The System Identification Toolbox app is indeed the solution, but I can understand the amount of choices and options make it rather confusing at first. Especially if you have no prior knowledge to model identification. If you are going to use a PID controller, I simply suggest you perform a frequency identification on the system (as this estimates a transfer function of your model). In the essential, this is done using the following steps:
- Create a suitable input. a suitable input is an input signal that persistently excites the systems dynamics. A good example: Pure white noise. This excites every frequency equally and thus excites every dynamic in the system. Poor example: a sinusoid, this only excites one specific frequency, and therefore just one specific dynamic behaviour. In general, if you take the FFT of the input signal, the estimation's accuracy at a certain frequency is highly influenced by the magnitude of the input signal at this frequency.
One can create a suitable input signal in MATLAB using
idinput.mat function, with preferably the PRBS or RBS options.
- Use this input signal to measure the system in open loop (assuming the system is open loop stable) closed-loop identification is also possible, but requires a bit more insight, and really only required if it is unsure the open loop system will run into physical limits or is unstable.
- Use the measured data and the input signal (remember to store both) to create an estimate of the system. From these vectors, create an
iddata object using the function baring the same name. With this object, you can identify the model using the
etfe.m function. I'd suggest looking up their references to find out what kind of optional tuning parameters are possible.

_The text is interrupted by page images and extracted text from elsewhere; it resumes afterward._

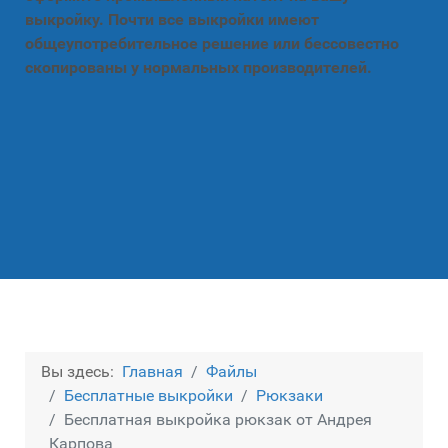
выкройку. Почти все выкройки имеют
общеупотребительное решение или бессовестно
скопированы у нормальных производителей.
Вы здесь:
Главная
Файлы
Бесплатные выкройки
Рюкзаки
Бесплатная выкройка рюкзак от Андрея
Карпова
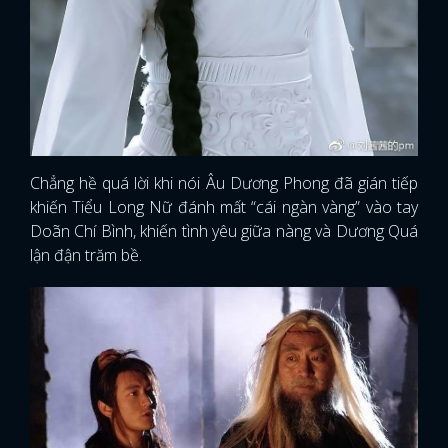
Chẳng hề quá lời khi nói Âu Dương Phong đã gián tiếp
khiến Tiểu Long Nữ đánh mất “cái ngàn vàng” vào tay
Doãn Chí Bình, khiến tình yêu giữa nàng và Dương Quá
lận đận trăm bề.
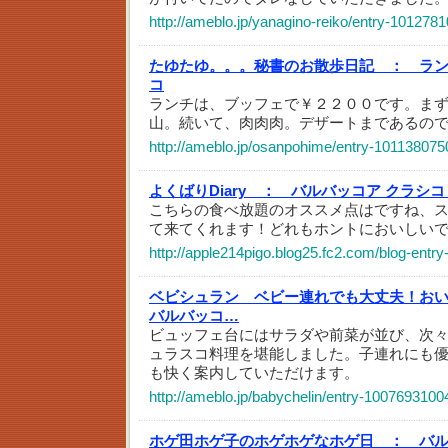
http://ameblo.jp/yanagino-reiko/entry-101278
たゆたゆ。。。秘書のお散歩日記 ：
ラ
コ
ランチは、ブッフェで￥２２００です。ま
山。続いて、肉肉肉。デザートまであるの
http://ameblo.jp/osanpohime/entry-101138075
よくばりDiary ：
バルバッコア クラシ
こちらの食べ放題のオススメ点はですね、
て来てくれます！どれもホントにおいしい
http://apple214pigo.blog25.fc2.com/blog-entry
ベビシュラン ベビー連れでも大丈夫！お
バルバッコ…
ビュッフェ台にはサラダや前菜が並び、次
ュラスコ料理を堪能しました。子連れにも
も快く案内していただけます。
http://ameblo.jp/babychelin/entry-1007693100
ホゲ田ホゲ子のホゲホゲなホゲ日 ：
バ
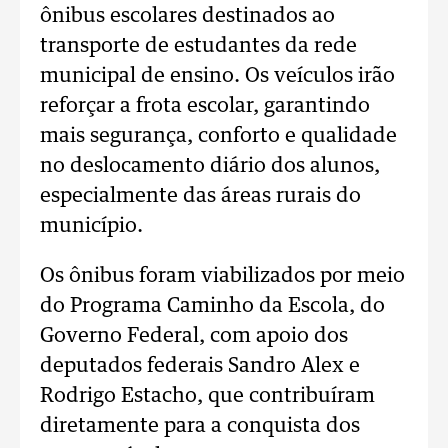
ônibus escolares destinados ao
transporte de estudantes da rede
municipal de ensino. Os veículos irão
reforçar a frota escolar, garantindo
mais segurança, conforto e qualidade
no deslocamento diário dos alunos,
especialmente das áreas rurais do
município.
Os ônibus foram viabilizados por meio
do Programa Caminho da Escola, do
Governo Federal, com apoio dos
deputados federais Sandro Alex e
Rodrigo Estacho, que contribuíram
diretamente para a conquista dos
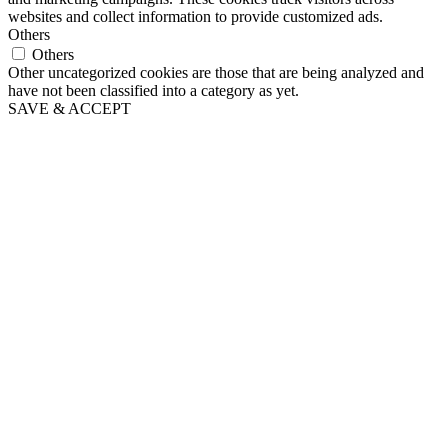
websites and collect information to provide customized ads.
Others
Others
Other uncategorized cookies are those that are being analyzed and
have not been classified into a category as yet.
SAVE & ACCEPT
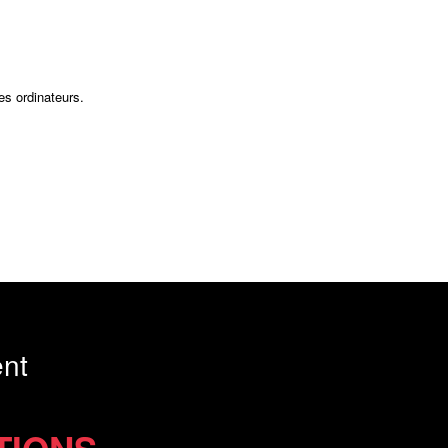
es ordinateurs.
nt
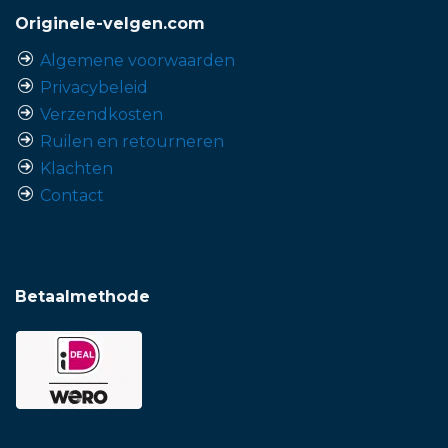
Originele-velgen.com
Algemene voorwaarden
Privacybeleid
Verzendkosten
Ruilen en retourneren
Klachten
Contact
Betaalmethode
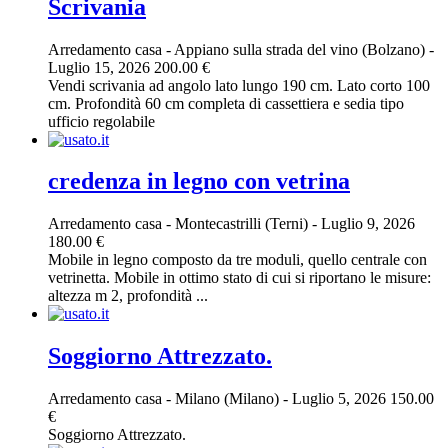
Scrivania
Arredamento casa
-
Appiano sulla strada del vino (Bolzano)
-
Luglio 15, 2026
200.00 €
Vendi scrivania ad angolo lato lungo 190 cm. Lato corto 100
cm. Profondità 60 cm completa di cassettiera e sedia tipo
ufficio regolabile
credenza in legno con vetrina
Arredamento casa
-
Montecastrilli (Terni)
-
Luglio 9, 2026
180.00 €
Mobile in legno composto da tre moduli, quello centrale con
vetrinetta. Mobile in ottimo stato di cui si riportano le misure:
altezza m 2, profondità ...
Soggiorno Attrezzato.
Arredamento casa
-
Milano (Milano)
-
Luglio 5, 2026
150.00
€
Soggiorno Attrezzato.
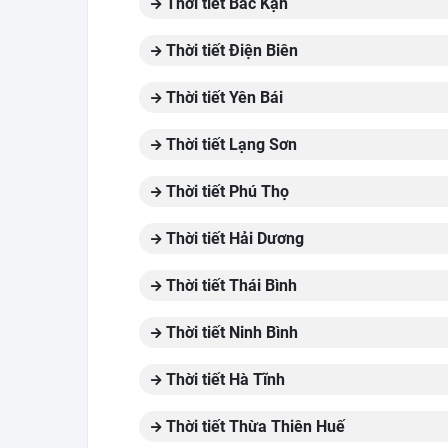
Thời tiết Bắc Kạn
Thời tiết Điện Biên
Thời tiết Yên Bái
Thời tiết Lạng Sơn
Thời tiết Phú Thọ
Thời tiết Hải Dương
Thời tiết Thái Bình
Thời tiết Ninh Bình
Thời tiết Hà Tĩnh
Thời tiết Thừa Thiên Huế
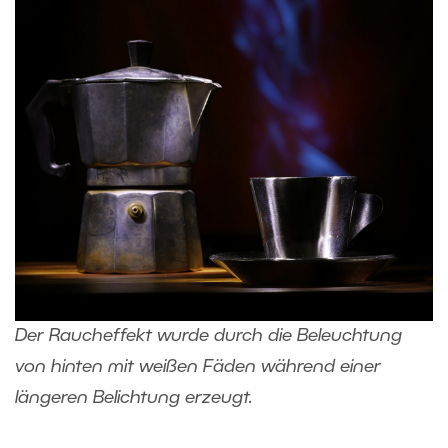
Der Raucheffekt wurde durch die Beleuchtung
von hinten mit weißen Fäden während einer
längeren Belichtung erzeugt.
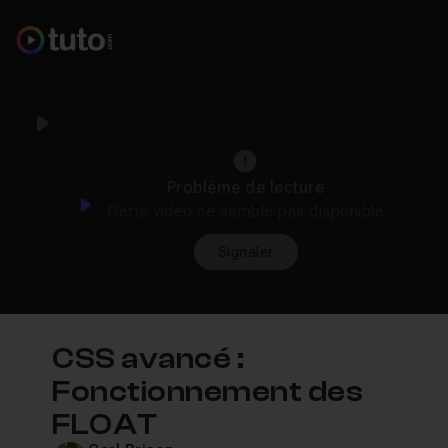
Play
Problème de lecture
Play
Cette vidéo ne semble pas disponible
Signaler
CSS avancé :
Fonctionnement des
FLOAT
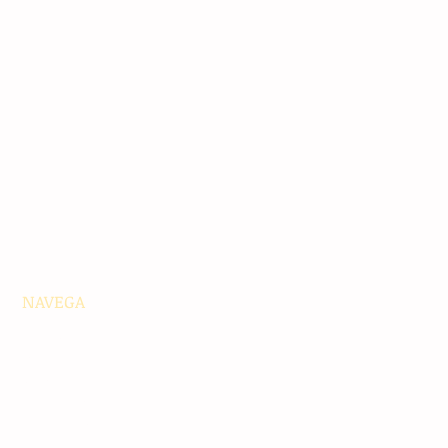
NAVEGA
Principales
Chiapas
Nacionales
Internacionales
Interés General
Editorial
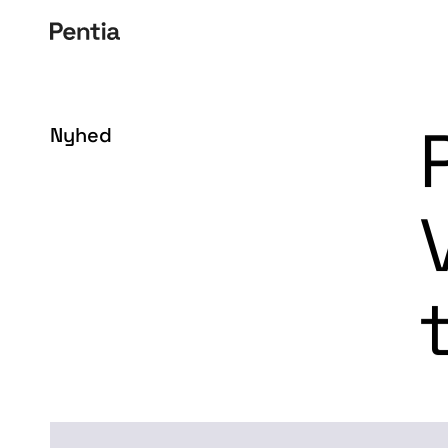
Nyhed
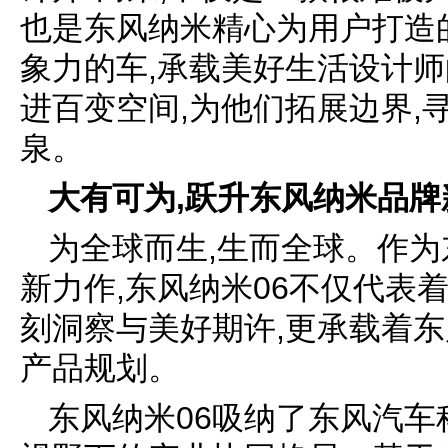
也是东风纳米精心为用户打造
象力的车,承载美好生活设计师
进百变空间,为他们拓展边界,
泉。
大有可为,跃升
东风纳米
品牌
为全球而生,生而全球。作
新力作,东风纳米06不仅代表
刻洞察与美好期许,更承载着东
产品规划。
东风纳米06吸纳了东风汽车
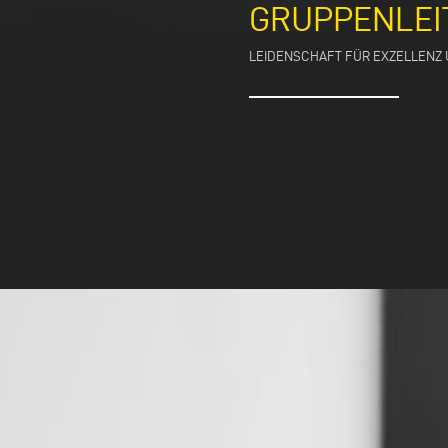
GRUPPENLEI
LEIDENSCHAFT FÜR EXZELLENZ 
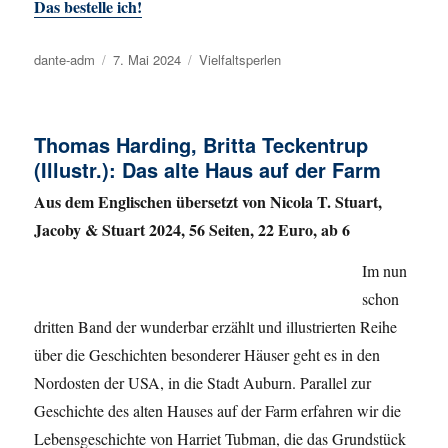
Das bestelle ich!
Autor
dante-adm
Veröffentlicht
7. Mai 2024
Kategorien
Vielfaltsperlen
am
Thomas Harding, Britta Teckentrup
(Illustr.): Das alte Haus auf der Farm
Aus dem Englischen übersetzt von Nicola T. Stuart,
Jacoby & Stuart 2024, 56 Seiten, 22 Euro, ab 6
Im nun
schon
dritten Band der wunderbar erzählt und illustrierten Reihe
über die Geschichten besonderer Häuser geht es in den
Nordosten der USA, in die Stadt Auburn. Parallel zur
Geschichte des alten Hauses auf der Farm erfahren wir die
Lebensgeschichte von Harriet Tubman, die das Grundstück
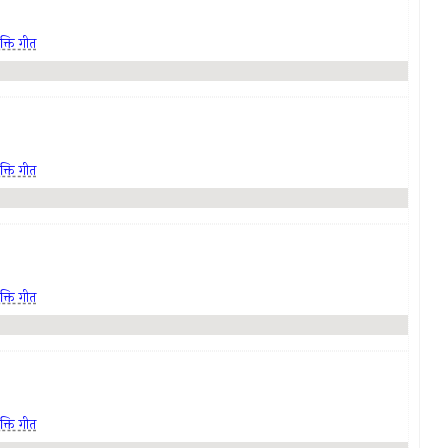
क्ति गीत
क्ति गीत
क्ति गीत
क्ति गीत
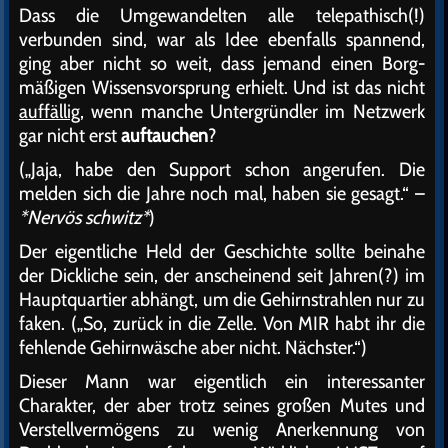
Dass die Umgewandelten alle telepathisch(!)
verbunden sind, war als Idee ebenfalls spannend,
ging aber nicht so weit, dass jemand einen Borg-
mäßigen Wissensvorsprung erhielt. Und ist das nicht
auffällig
, wenn manche Untergründler im Netzwerk
gar nicht erst
auftauchen
?
(„Jaja, habe den Support schon angerufen. Die
melden sich die Jahre noch mal, haben sie gesagt.“ –
*Nervös schwitz*
)
Der eigentliche Held der Geschichte sollte beinahe
der Dickliche sein, der anscheinend seit Jahren(?) im
Hauptquartier abhängt, um die Gehirnstrahlen nur zu
faken. („So, zurück in die Zelle. Von MIR habt ihr die
fehlende Gehirnwäsche aber nicht. Nächster.“)
Dieser Mann war eigentlich ein interessanter
Charakter, der aber trotz seines großen Mutes und
Verstellvermögens zu wenig Anerkennung von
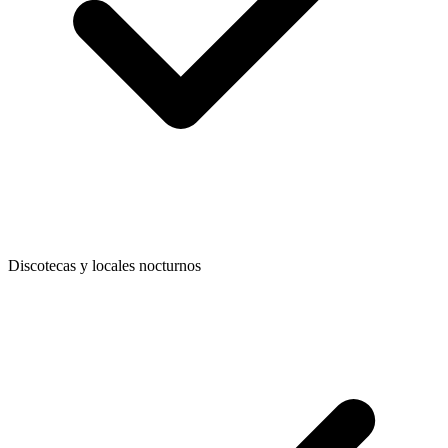
Discotecas y locales nocturnos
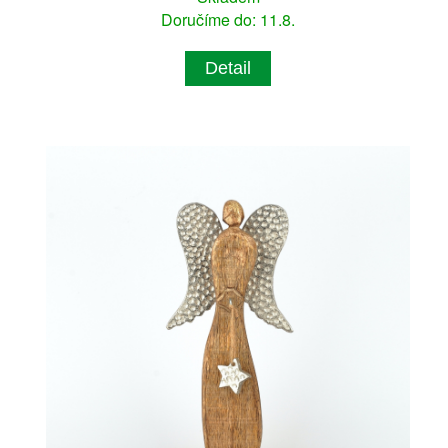
Doručíme do: 11.8.
Detail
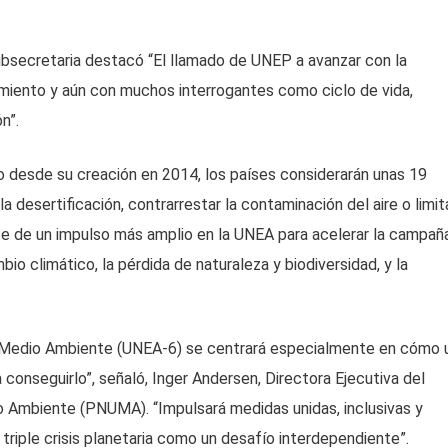
subsecretaria destacó “El llamado de UNEP a avanzar con la
miento y aún con muchos interrogantes como ciclo de vida,
n”.
o desde su creación en 2014, los países considerarán unas 19
desertificación, contrarrestar la contaminación del aire o limita
te de un impulso más amplio en la UNEA para acelerar la campañ
mbio climático, la pérdida de naturaleza y biodiversidad, y la
l Medio Ambiente (UNEA-6) se centrará especialmente en cómo 
conseguirlo”, señaló, Inger Andersen, Directora Ejecutiva del
o Ambiente (PNUMA). “Impulsará medidas unidas, inclusivas y
triple crisis planetaria como un desafío interdependiente”.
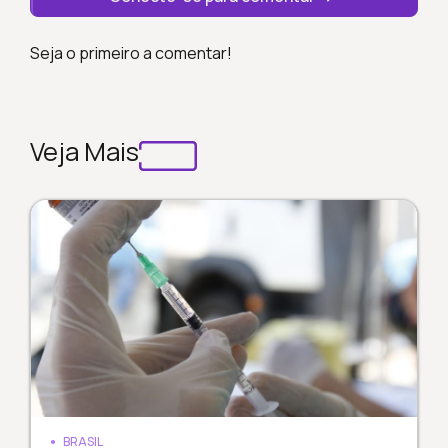
Seja o primeiro a comentar!
Veja Mais
BRASIL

And... well thats it! But I must note there are plenty of optional parameters that can be tuned to improve the identification, but I leave those for now to prevent unwanted confusion. I do have one note about identification: The highest frequency you can identify is equal to the nyquist frequency of the controller. This is half the sampling frequency of your system. The lowest frequency you can identify is roughly 1/Measurement length. Additionally, longer measurement result in more frequency points, thus higher estimation accuracy (this is specifically important for resonance peaks). Most algorithms work such that if the measurement length is increased to infinity, the true model can be extracted. Lastly some pages worth looking into:
I thought about setting the gains to 0 initially and evaluate the system just with Feed-forward control and then examine the new gains from the Feed-forward data
Uhm, usually one tweaks the Feedforward parameters using the residual of the error for a certain reference. if you set your PID gains to 0, the loop is not closed and therefore the error you create is practically worthless. Additionally, the goal of feedforward is to polish the error to optimize reference tracking, but most of the work (such as approaching the reference initially) must be done by a feedback controller. As such, I advice to first tune a nice feedback controller (PID for instance) and use that to tune Feedforward.
If you have any further questions, or struggle with obtaining the results, feel free to ask further and if possible share some data (like bode plots) to improve my answers.